Будь у Тома злой характеръ, онъ, конечно, возненавидѣлъ бы херувимчика Лору; но у него было доброе сердце, въ немъ была развита фибра, впослѣдствіи обращавшаяся въ истинное мужество и побуждавшая защищать слабаго. Я опасаюсь, онъ не любилъ особенно мистрисъ Стелингъ и сохранилъ постоянную ненависть къ ея свѣтлымъ локонамъ и широкимъ косичкамъ, которыя напоминали ему ея гордыя манеры. Но онъ игралъ съ маленькою Лорою и любилъ ее забавлять; онъ даже пожертвовалъ для нея своими пистонами, не надѣясь воспользоваться ими для болѣе-благородной цѣли и думая по-крайней-мѣрѣ, что громъ и пламя потѣшатъ ее. Мистрисъ Стелингъ еще бранила его, зачѣмъ онъ учитъ ея ребенка играть съ огнемъ. Лора была для него товарищемъ -- о, какъ Томъ желалъ себѣ товарища! какъ желалъ онъ даже въ глубинѣ своего сердца, чтобъ Магги была съ нимъ! Онъ былъ почти готовъ восхищаться даже ея разсѣянностью и забывчивостью, хотя, когда онъ былъ дома, онъ позволялъ Магги, съ своей стороны, въ видѣ особенной милости, чтобъ она бѣжала рядышкомъ съ нимъ во время прогулокъ.

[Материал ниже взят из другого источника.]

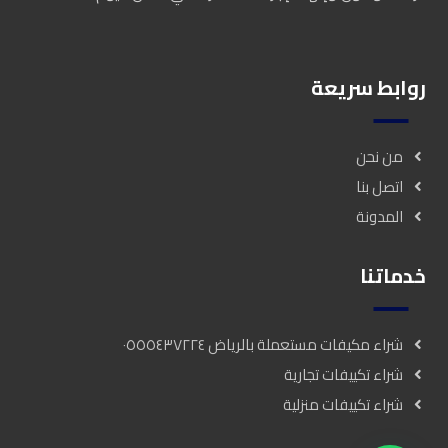
روابط سريعة
من نحن
اتصل بنا
المدونة
خدماتنا
شراء مكيفات مستعملة بالرياض ٠٥٥٥٤٣٧٢٢٤
شراء تكييفات تجارية
شراء تكييفات منزلية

И Магги въ-самомъ-дѣлѣ пріѣхала прежде, нежели кончилось это томительное полугодіе. Мистрисъ Стелингъ пригласила довольно-неопредѣленно дѣвочку погостить съ братомъ; и мистеръ Тёливеръ привезъ съ собою въ концѣ октября Магги, которая ѣхала съ полнымъ сознаніемъ, что она отправляется въ дальнее путешествіе, посмотрѣть свѣтъ. Это былъ первый визитъ мистера Тёливера къ Тому: нужно было пріучить мальчика, чтобъ онъ не слишкомъ думалъ о домѣ.
-- Ну, мой малый, сказалъ мистеръ Тёливеръ, когда мистеръ Стелингъ вышелъ изъ комнаты, чтобъ объявить своей женѣ о его пріѣздѣ, и Магги принялась цаловать Тома на свободѣ:-- у тебя видъ отличный; школа пришлась по-тебѣ.
Тому хотѣлось бы показаться больнымъ на глаза родителя.
-- Недумаю, отецъ, чтобъ я былъ совсѣмъ здоровъ, сказалъ Томъ:-- попросили бы вы мистера Стелинга, чтобъ онъ меня оставилъ съ Эвклидомъ, я полагаю, отъ него у меня зубы болятъ.
(Зубная боль была единственная болѣзнь, которой Томъ былъ подверженъ).
-- Эвклидъ, мой малый, а что это такое? сказалъ мистеръ Тёливеръ.
-- Да, право, не знаю, какія-то опредѣленія да аксіомы, треугольники и тому подобное. Это книга, которую надо мнѣ учить, и въ ней смысла нѣтъ.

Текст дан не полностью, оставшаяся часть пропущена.